Je n'attendais pas vraiment une mauvaise nouvelle, je n'étais pas partie avec mes certitudes comme la fois où j'avais franchi les portes du camps... je me retrouvais face à un mur : l'école. Il fallait que l'on puisse certifier que Manon était apte à apprendre dans la filière scolaire normale... par un avis médical. Je n'avais pas le choix. Et l'émission de Delarue avait mis le feu aux poudres... c'était l'occasion de tout mettre à plat.
Manon a passé cette demi-journée de test dans le plus grand silence et la plus grande interrogation. En même temps, nous lui avions expliqué la veille le pourquoi de cette visite à l'hopital, et nous avions insisté sur le fait qu'elle n'y resterait pas, qu'elle repartirait avec nous... Je lui ai juste dit que c'était important, qu'il fallait vraiment qu'elle donne le meilleur d'elle même.
Tout a été très vite, et très bien fait.
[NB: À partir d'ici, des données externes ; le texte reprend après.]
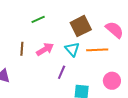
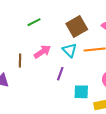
brown line: (22, 49) -> (20, 61), moved

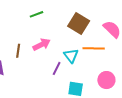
brown square: (77, 27) -> (79, 23), turned -35
cyan triangle: (70, 50) -> (71, 56), moved

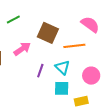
brown square: (79, 23) -> (48, 33), moved
cyan triangle: (71, 56) -> (62, 67), moved

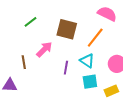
orange line: (74, 46) -> (95, 38), turned -35

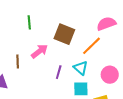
pink semicircle: (107, 14) -> (106, 24), turned -54
green line: (31, 22) -> (29, 22), turned -64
Les tests psychomoteurs ont révélé comme d'habitude une faiblesse, surtout en psychomotricité fine. Je ne pouvais pas le nier.
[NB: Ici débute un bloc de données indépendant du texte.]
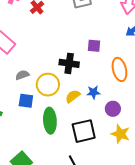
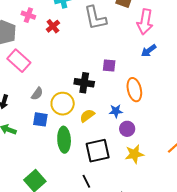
gray semicircle: (22, 75) -> (37, 94), turned 144
blue star: (93, 92) -> (116, 111), moved
yellow star: (120, 134) -> (134, 154), turned -30

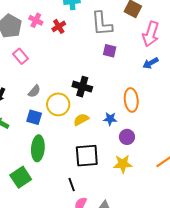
pink cross: (28, 15) -> (36, 20), moved
pink rectangle: (19, 61) -> (21, 56), size x0.7
purple square: (109, 66) -> (110, 51), moved
purple circle: (127, 129) -> (127, 137), moved
green ellipse: (64, 140) -> (38, 148), moved

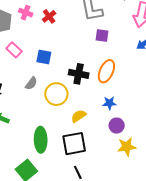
orange ellipse: (131, 100) -> (106, 71), moved, turned 35
blue square: (34, 117) -> (44, 57), moved
yellow semicircle: (81, 120) -> (79, 116), moved
purple circle: (127, 137) -> (117, 126), moved
black square: (87, 156) -> (74, 144), moved

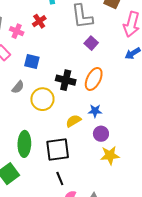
pink cross: (26, 13) -> (17, 31), moved
purple square: (102, 35) -> (91, 43), turned 32
yellow semicircle: (79, 116) -> (73, 121), moved

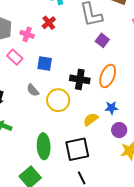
gray semicircle: (18, 87) -> (33, 90), turned 104

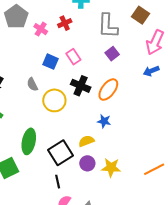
pink rectangle: (15, 57) -> (73, 57), moved
yellow semicircle: (91, 119) -> (86, 141), moved
purple circle: (119, 130) -> (87, 163), moved
black square: (77, 149) -> (61, 153), turned -35

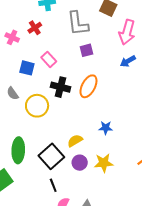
purple square: (112, 54) -> (86, 50), turned 32
blue star: (104, 121) -> (106, 128), moved

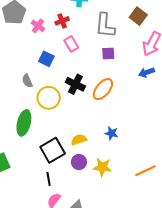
pink rectangle: (49, 59) -> (71, 44), moved
green ellipse: (18, 150) -> (24, 123), moved

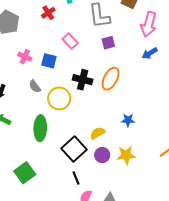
red cross: (62, 21) -> (48, 13), moved
pink cross: (38, 26) -> (25, 57), moved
Nous devions la faire travailler là dessus.
Puis nous avons parlé de nous, de notre vécu, avec la psychologue. Manon écoutait. La psychologue l'étudiait, sans en avoir l'air.
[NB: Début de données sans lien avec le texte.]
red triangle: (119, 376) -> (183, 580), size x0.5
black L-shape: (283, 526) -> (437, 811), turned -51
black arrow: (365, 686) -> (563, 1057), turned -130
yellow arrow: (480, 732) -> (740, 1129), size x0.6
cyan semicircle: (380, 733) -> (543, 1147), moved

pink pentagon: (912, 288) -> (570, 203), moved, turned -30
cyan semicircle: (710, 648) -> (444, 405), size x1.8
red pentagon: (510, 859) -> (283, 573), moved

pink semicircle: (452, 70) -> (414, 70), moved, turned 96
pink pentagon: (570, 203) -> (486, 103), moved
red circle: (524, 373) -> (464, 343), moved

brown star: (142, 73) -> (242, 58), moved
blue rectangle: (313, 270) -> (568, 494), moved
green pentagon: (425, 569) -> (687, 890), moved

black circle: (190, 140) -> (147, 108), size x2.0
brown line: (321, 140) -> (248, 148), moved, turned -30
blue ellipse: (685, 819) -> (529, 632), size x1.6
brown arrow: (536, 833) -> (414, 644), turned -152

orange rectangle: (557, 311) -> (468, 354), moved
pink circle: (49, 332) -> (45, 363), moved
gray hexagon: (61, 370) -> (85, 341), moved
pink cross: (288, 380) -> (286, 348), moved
Elle est allée voir l'ortophoniste... tout allait bien.
Elle est ensuite partie faire un test de Wisk (test de QI)....
Tout ce qui a suivi a dépassé mes espérances. J'étais soulagée, heureuse, fière, et terriblement en colère après moi.
Manon n'était pas autiste asperger. Cela n'avait rien à voir, il a fallu se contenter de cela. Manon a été declarée en difficulté motrice importante, nous avions pour consigne de la faire suivre en urgence. Une psychomotricienne pourrait faire des miracles... je me suis revue des années en arrière, complètement hermétique à la méthode et au prix des séances!!!!
Manon était une enfant très inhibée, en souffrance car très dévalorisée, très bousculée. Visiblement, tout allait trop vite dans ce monde de brutes!!!! Elle perdait les pédales, et rentrait dans sa coquille, uniquement hors de chez nous... là où elle perdait ses repères, ses protections. Manon vivait dans un cocon familial trop sécurisant. Il fallait qu'on l'aide à en sortir. Pour son bien.
Manon avait un QI élevé : le test écrit avait été fait en totalité, Manon avait totalisé un résultat de 117, ce qui était très bien à leurs yeux... elle n'avait pas voulu répondre à la partie orale, elle se mettait les doigts devant la bouche et regardait au sol... c'était dommage car cela aurait été plus significatif et impressionnant d'après eux. Elle avait une mémoire d'éléphant, elle retenait tout très vite... Selon eux, elle avait tout appris par coeur au niveau du CP de septembre à avril et s'était écroulée fatalement par saturation... il fallait maintenant que le déclic opère. Elle avait tout en elle. Contenu... c'était inconcevable.
Nous sommes partis de l'hopital avec un autre regard sur notre fille. rien n'a plus jamais été pareil. J'ai arrêté de douter de ses compétences et j'ai été vigilante à toute appelation de "débile" qu'on lui collait sur le front... Manon a dû le sentir, elle a été plus confiante avec moi. Elle venait faire ses devoirs sans crainte le soir et elle me disait sans cesse : "t'es fière de moi, maman; tu m'aimes?"... elle prenait plaisir à me montrer tout ce qu'elle savait faire et moi j'étais ébahie. Ma fille était dévérouillée.... ma fille était douée... et je l'ai ignoré pendant six ans....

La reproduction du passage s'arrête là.